(TASK MATERIAL)

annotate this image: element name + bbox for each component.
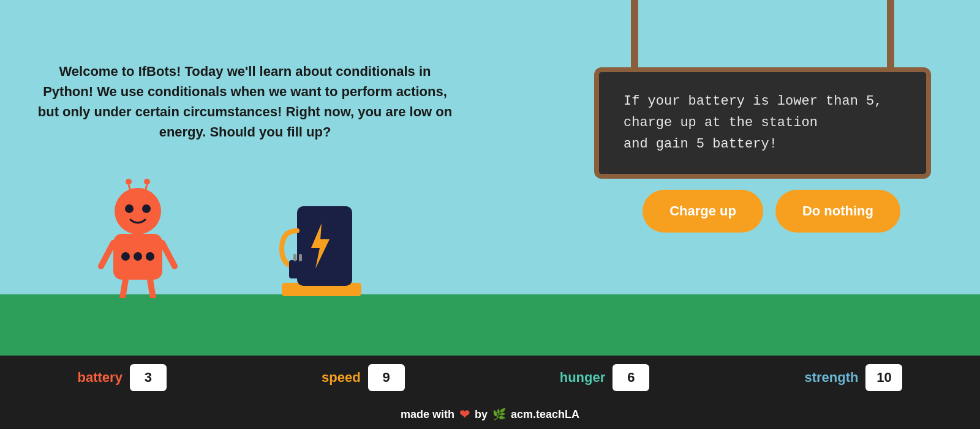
- leaf-icon: 🌿: [492, 408, 506, 421]
- svg-point-5: [125, 204, 134, 213]
- svg-rect-19: [293, 254, 296, 261]
- footer-org: acm.teachLA: [511, 408, 579, 421]
- do-nothing-button[interactable]: Do nothing: [775, 190, 900, 233]
- speed-value: 9: [368, 364, 405, 391]
- robot-svg: [95, 176, 181, 298]
- main-scene: Welcome to IfBots! Today we'll learn abo…: [0, 0, 980, 356]
- svg-line-11: [101, 243, 113, 266]
- speed-stat: speed 9: [322, 364, 405, 391]
- footer: made with ❤ by 🌿 acm.teachLA: [0, 400, 980, 429]
- charger-svg: [257, 176, 380, 298]
- buttons-area: Charge up Do nothing: [643, 190, 900, 233]
- board-strings: [594, 0, 931, 67]
- battery-stat: battery 3: [78, 364, 167, 391]
- svg-point-10: [146, 252, 154, 261]
- board-string-left: [631, 0, 638, 67]
- charger-container: [257, 176, 380, 300]
- svg-point-0: [126, 179, 132, 185]
- hunger-stat: hunger 6: [560, 364, 650, 391]
- strength-label: strength: [804, 370, 858, 386]
- robot-container: [95, 176, 181, 300]
- footer-by: by: [475, 408, 488, 421]
- blackboard-text: If your battery is lower than 5, charge …: [624, 91, 902, 155]
- battery-value: 3: [130, 364, 167, 391]
- battery-label: battery: [78, 370, 123, 386]
- blackboard: If your battery is lower than 5, charge …: [594, 67, 931, 179]
- footer-made-with: made with: [401, 408, 454, 421]
- heart-icon: ❤: [459, 407, 470, 422]
- svg-point-2: [144, 179, 150, 185]
- svg-rect-18: [289, 260, 303, 278]
- svg-line-12: [162, 243, 175, 266]
- board-string-right: [887, 0, 894, 67]
- strength-stat: strength 10: [804, 364, 902, 391]
- svg-point-8: [121, 252, 130, 261]
- intro-text: Welcome to IfBots! Today we'll learn abo…: [37, 61, 453, 142]
- svg-rect-20: [299, 254, 302, 261]
- svg-line-14: [150, 280, 153, 298]
- speed-label: speed: [322, 370, 361, 386]
- blackboard-container: If your battery is lower than 5, charge …: [594, 0, 931, 179]
- svg-point-4: [115, 188, 161, 234]
- ground: [0, 294, 980, 356]
- strength-value: 10: [865, 364, 902, 391]
- svg-line-13: [123, 280, 126, 298]
- svg-point-9: [134, 252, 142, 261]
- hunger-value: 6: [612, 364, 649, 391]
- charge-up-button[interactable]: Charge up: [643, 190, 763, 233]
- hunger-label: hunger: [560, 370, 606, 386]
- svg-point-6: [142, 204, 151, 213]
- stats-bar: battery 3 speed 9 hunger 6 strength 10: [0, 356, 980, 400]
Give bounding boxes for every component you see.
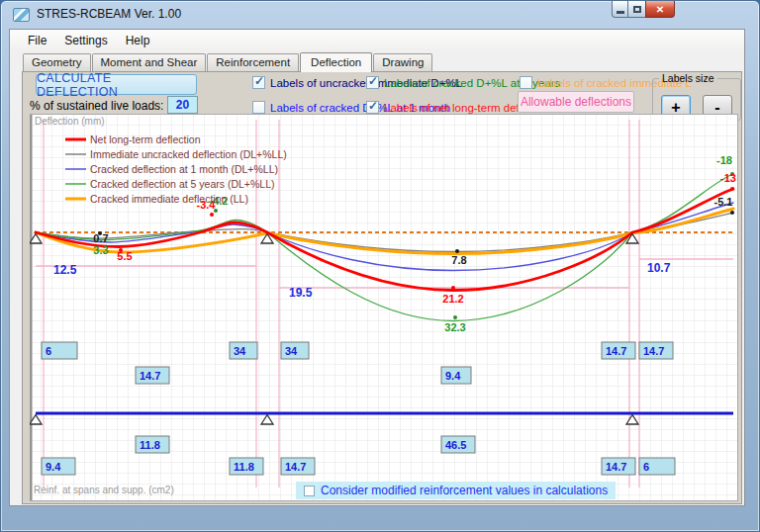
menu-settings[interactable]: Settings bbox=[56, 32, 115, 49]
app-window: STRES-RCBEAM Ver. 1.00 ✕ File Settings H… bbox=[0, 0, 760, 532]
close-icon: ✕ bbox=[656, 4, 664, 15]
curve-point-marker bbox=[455, 249, 459, 253]
chart-value-label: -5.1 bbox=[714, 196, 733, 208]
tab-reinforcement[interactable]: Reinforcement bbox=[207, 53, 299, 71]
allowable-deflection-label: 10.7 bbox=[647, 261, 671, 275]
sustained-live-loads-input[interactable] bbox=[167, 96, 198, 114]
curve-point-marker bbox=[210, 213, 214, 217]
reinforcement-value: 11.8 bbox=[234, 461, 254, 473]
reinforcement-value: 9.4 bbox=[445, 370, 461, 382]
legend-label: Immediate uncracked deflection (DL+%LL) bbox=[90, 148, 287, 160]
menu-bar: File Settings Help bbox=[10, 30, 744, 51]
tab-drawing[interactable]: Drawing bbox=[373, 53, 432, 71]
curve-point-marker bbox=[451, 286, 455, 290]
tab-deflection[interactable]: Deflection bbox=[300, 52, 372, 72]
legend-label: Cracked immediate deflection (LL) bbox=[90, 193, 248, 205]
reinforcement-value: 14.7 bbox=[606, 345, 626, 357]
chart-value-label: 5.5 bbox=[117, 250, 132, 262]
checkbox-icon bbox=[366, 101, 379, 114]
reinforcement-value: 46.5 bbox=[445, 439, 466, 451]
checkbox-icon bbox=[304, 486, 315, 496]
chart-value-label: -13 bbox=[720, 172, 736, 184]
labels-size-title: Labels size bbox=[659, 72, 717, 84]
modify-reinforcement-label: Consider modified reinforcement values i… bbox=[321, 484, 608, 497]
checkbox-icon bbox=[520, 76, 532, 89]
minimize-button[interactable] bbox=[612, 1, 628, 18]
allowable-deflection-label: 12.5 bbox=[53, 263, 77, 277]
chart-value-label: 3.3 bbox=[93, 244, 108, 256]
chart-value-label: -18 bbox=[716, 154, 732, 166]
bottom-caption: Reinf. at spans and supp. (cm2) bbox=[34, 485, 174, 495]
legend-label: Cracked deflection at 1 month (DL+%LL) bbox=[90, 163, 278, 175]
curve-point-marker bbox=[730, 211, 734, 215]
modify-reinforcement-checkbox[interactable]: Consider modified reinforcement values i… bbox=[296, 482, 616, 499]
y-axis-caption: Deflection (mm) bbox=[35, 116, 105, 127]
reinforcement-value: 6 bbox=[46, 345, 51, 357]
curve-point-marker bbox=[453, 315, 457, 319]
client-area: File Settings Help Geometry Moment and S… bbox=[9, 29, 745, 506]
reinforcement-value: 9.4 bbox=[46, 461, 61, 473]
deflection-chart: 12.519.510.70.73.35.5-3.4-4.27.821.232.3… bbox=[30, 114, 738, 501]
tab-geometry[interactable]: Geometry bbox=[23, 53, 91, 71]
chart-value-label: 32.3 bbox=[444, 321, 465, 333]
reinforcement-value: 14.7 bbox=[285, 461, 306, 473]
reinforcement-value: 14.7 bbox=[643, 345, 664, 357]
maximize-button[interactable] bbox=[628, 1, 645, 18]
chart-value-label: 7.8 bbox=[451, 254, 466, 266]
reinforcement-value: 34 bbox=[285, 345, 298, 357]
tab-strip: Geometry Moment and Shear Reinforcement … bbox=[10, 51, 744, 71]
checkbox-icon bbox=[366, 76, 379, 89]
reinforcement-value: 14.7 bbox=[606, 461, 626, 473]
checkbox-icon bbox=[252, 76, 265, 89]
legend-label: Net long-term deflection bbox=[90, 133, 201, 145]
reinforcement-value: 6 bbox=[643, 461, 649, 473]
reinforcement-value: 11.8 bbox=[140, 439, 160, 451]
close-button[interactable]: ✕ bbox=[645, 1, 675, 18]
window-title: STRES-RCBEAM Ver. 1.00 bbox=[37, 7, 181, 21]
allowable-deflections-button[interactable]: Allowable deflections bbox=[518, 91, 634, 113]
minimize-icon bbox=[617, 11, 624, 14]
checkbox-icon bbox=[252, 101, 265, 114]
deflection-tab-panel: CALCULATE DEFLECTION % of sustained live… bbox=[22, 71, 742, 504]
allowable-deflection-label: 19.5 bbox=[289, 286, 313, 300]
app-icon bbox=[13, 8, 30, 22]
calculate-deflection-button[interactable]: CALCULATE DEFLECTION bbox=[36, 74, 197, 95]
reinforcement-value: 34 bbox=[234, 345, 246, 357]
curve-point-marker bbox=[730, 187, 734, 191]
legend-label: Cracked deflection at 5 years (DL+%LL) bbox=[90, 178, 274, 190]
maximize-icon bbox=[633, 6, 641, 13]
window-controls: ✕ bbox=[612, 1, 675, 19]
menu-file[interactable]: File bbox=[20, 32, 54, 49]
chart-value-label: 0.7 bbox=[93, 232, 108, 244]
sustained-live-loads-label: % of sustained live loads: bbox=[30, 99, 163, 113]
titlebar: STRES-RCBEAM Ver. 1.00 ✕ bbox=[1, 1, 759, 29]
reinforcement-value: 14.7 bbox=[140, 370, 160, 382]
chart-value-label: 21.2 bbox=[442, 293, 463, 305]
menu-help[interactable]: Help bbox=[118, 32, 158, 49]
tab-moment-and-shear[interactable]: Moment and Shear bbox=[92, 53, 207, 71]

(End TASK MATERIAL)

What lines of the material above include "Welcome"? Copy each one.

- main-scene: Welcome to IfBots! Today we'll learn abo…: [0, 0, 980, 356]
- intro-text: Welcome to IfBots! Today we'll learn abo…: [37, 61, 453, 142]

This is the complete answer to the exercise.